PITOËFF, Georges

Enciclopedia Italiana (1935)

PITOËFF, Georges


Regista e attore franco-russo, nato a Tiflis (Caucaso) nel 1888, da un padre ricco, mecenate e amante del teatro; studiò matematiche in Russia; dopo avere recitato, in Russia e in Siberia, nel "teatro ambulante" di Gaidoburov, si addottorò in giurisprudenza a Parigi; tornato in Russia, si fece regista fondando un piccolo teatro d'avanguardia (il Nostro Teatro) a Pietroburgo. Lo scoppio della guerra mondiale lo sorprese ancora a Parigi; non potendo rientrare in patria, si stabilì a Ginevra (1915) adottando definitivamente, nell'arte sua, la lingua francese. Aveva sposato un'attrice di Tiflis, Ludmilla, nata nel 1895 a Novorossijsk sul Mar Nero, e che aveva studiato anch'essa in lingua francese recitazione a Parigi, ma era stata rifiutata agli esami del Conservatorio. Fu Jacques Copeau che, recandosi a Ginevra durante la guerra e udendo la giovane donna leggere Il Gabbiano di Čechov, scoprì in lei un singolare talento; ella divenne la principale attrattiva della "Compagnie Pitoëff", che il marito diresse, prima in Svizzera e poi (dal 1921) a Parigi (Théâtre des arts, Comédie des Champs-Elysées, Théâtre des Mathurins, Vieux-Colombier), donde mosse anche per frequenti e fortunati giri nella provincia francese e all'estero.

Attore particolarmente notato in alcuni ruoli, il P. è soprattutto pregiato per la genialità e modernità della sua regìa. Entrato a fare parte del cosiddetto "cartel" degli avanguardisti parigini (con Dullin, Baty e Jouvet), egli ha rappresentato opere dei più audaci autori contemporanei di tutti i paesi, come Shaw, Pirandello (di cui tra l'altro rivelò a Parigi i Sei personaggi e l'Enrico IV), Andreev, Chersterton, Synge, Romains, Cocteau, Bruckner, Fleg, Bernard, Vildrac, Lenormand, Molnar, Dunsany, Crommelynck, Mackenzie, ecc., e ha messo in scena con nuova e saporita essenzialità di toni autori classici d'ogni tempo, da Seneca a Shakespeare, Goldoni, Gogol′, Ostrovskij, Ibsen, Wilde, Maeterlinck, Čechov.

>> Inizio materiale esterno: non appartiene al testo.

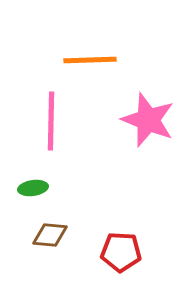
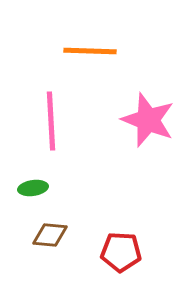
orange line: moved 9 px up; rotated 4 degrees clockwise
pink line: rotated 4 degrees counterclockwise
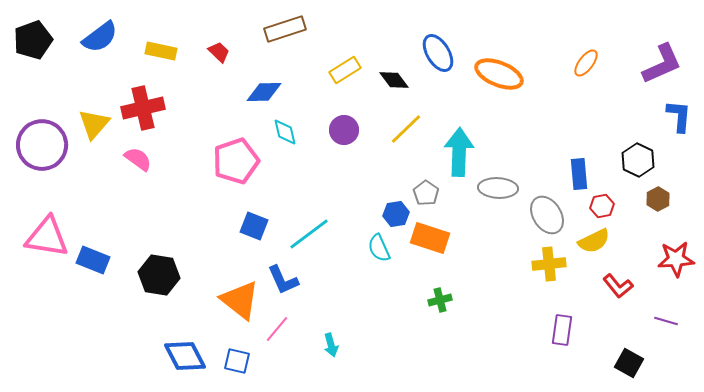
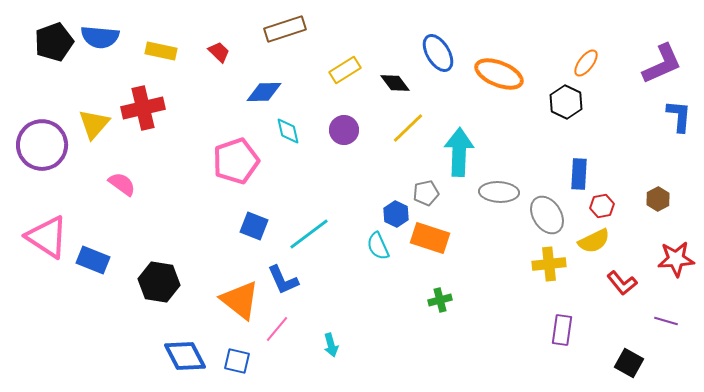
blue semicircle at (100, 37): rotated 42 degrees clockwise
black pentagon at (33, 40): moved 21 px right, 2 px down
black diamond at (394, 80): moved 1 px right, 3 px down
yellow line at (406, 129): moved 2 px right, 1 px up
cyan diamond at (285, 132): moved 3 px right, 1 px up
pink semicircle at (138, 159): moved 16 px left, 25 px down
black hexagon at (638, 160): moved 72 px left, 58 px up
blue rectangle at (579, 174): rotated 8 degrees clockwise
gray ellipse at (498, 188): moved 1 px right, 4 px down
gray pentagon at (426, 193): rotated 25 degrees clockwise
blue hexagon at (396, 214): rotated 25 degrees counterclockwise
pink triangle at (47, 237): rotated 24 degrees clockwise
cyan semicircle at (379, 248): moved 1 px left, 2 px up
black hexagon at (159, 275): moved 7 px down
red L-shape at (618, 286): moved 4 px right, 3 px up
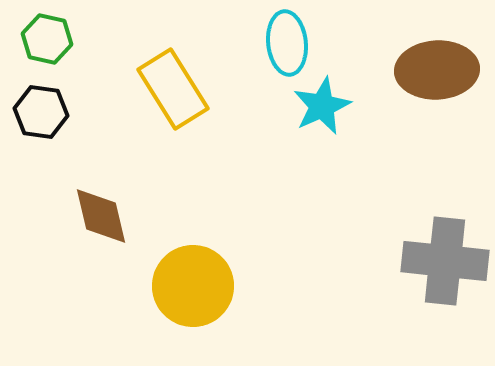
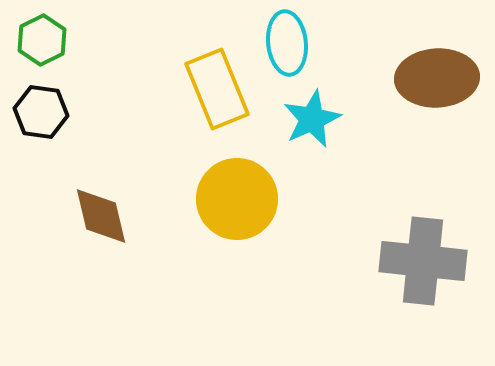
green hexagon: moved 5 px left, 1 px down; rotated 21 degrees clockwise
brown ellipse: moved 8 px down
yellow rectangle: moved 44 px right; rotated 10 degrees clockwise
cyan star: moved 10 px left, 13 px down
gray cross: moved 22 px left
yellow circle: moved 44 px right, 87 px up
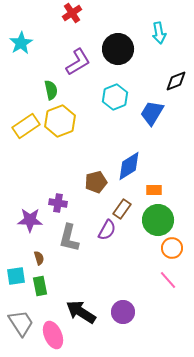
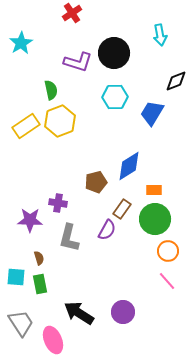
cyan arrow: moved 1 px right, 2 px down
black circle: moved 4 px left, 4 px down
purple L-shape: rotated 48 degrees clockwise
cyan hexagon: rotated 20 degrees clockwise
green circle: moved 3 px left, 1 px up
orange circle: moved 4 px left, 3 px down
cyan square: moved 1 px down; rotated 12 degrees clockwise
pink line: moved 1 px left, 1 px down
green rectangle: moved 2 px up
black arrow: moved 2 px left, 1 px down
pink ellipse: moved 5 px down
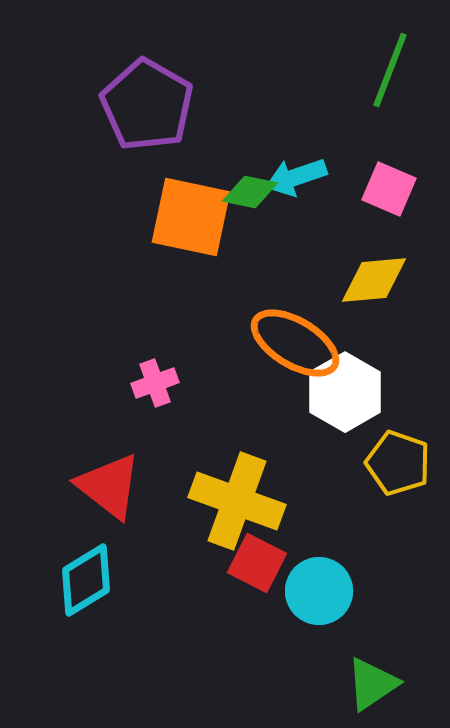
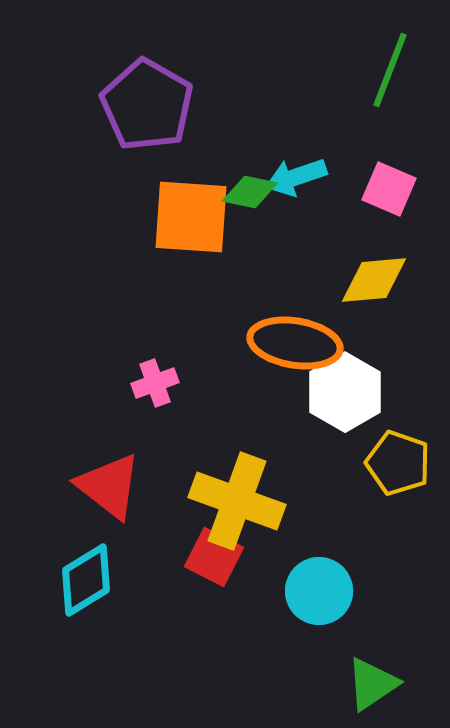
orange square: rotated 8 degrees counterclockwise
orange ellipse: rotated 22 degrees counterclockwise
red square: moved 43 px left, 6 px up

In sua moglie Ludmilla si ammira un'arte purissima, fatta di una semplicità casta, che non di rado attinge note religiose. Gli accenti sensuali e crudeli della sua Cleopatra adolescente (Shaw) appaiono, in lei, un'eccezione; il suo spirito è parso piuttosto rivelarsi nel dramma piccoloborghese, cui ella conferisce virtù intimamente tragica, di Mademoiselle Bourrat (Anet), nella desolata sconfitta dell'innocente Edvige dell'Anitra selvatica (Ibsen), nel candore ingenuo della vecchia seria del Miracolo di Sant'Antonio (Maeterlinck), nella religiosa sete di olocausto ond'ella avviva i vecchi schemi della Signora delle camelie (Dumas figlio), infine nell'incanto propriamente mistico di cui avvolge arcanamente la figura e il dramma di Santa Giovanna (Shaw).

Bibl.: S. d'Amico, Tramonto del grande attore, Milano 1930.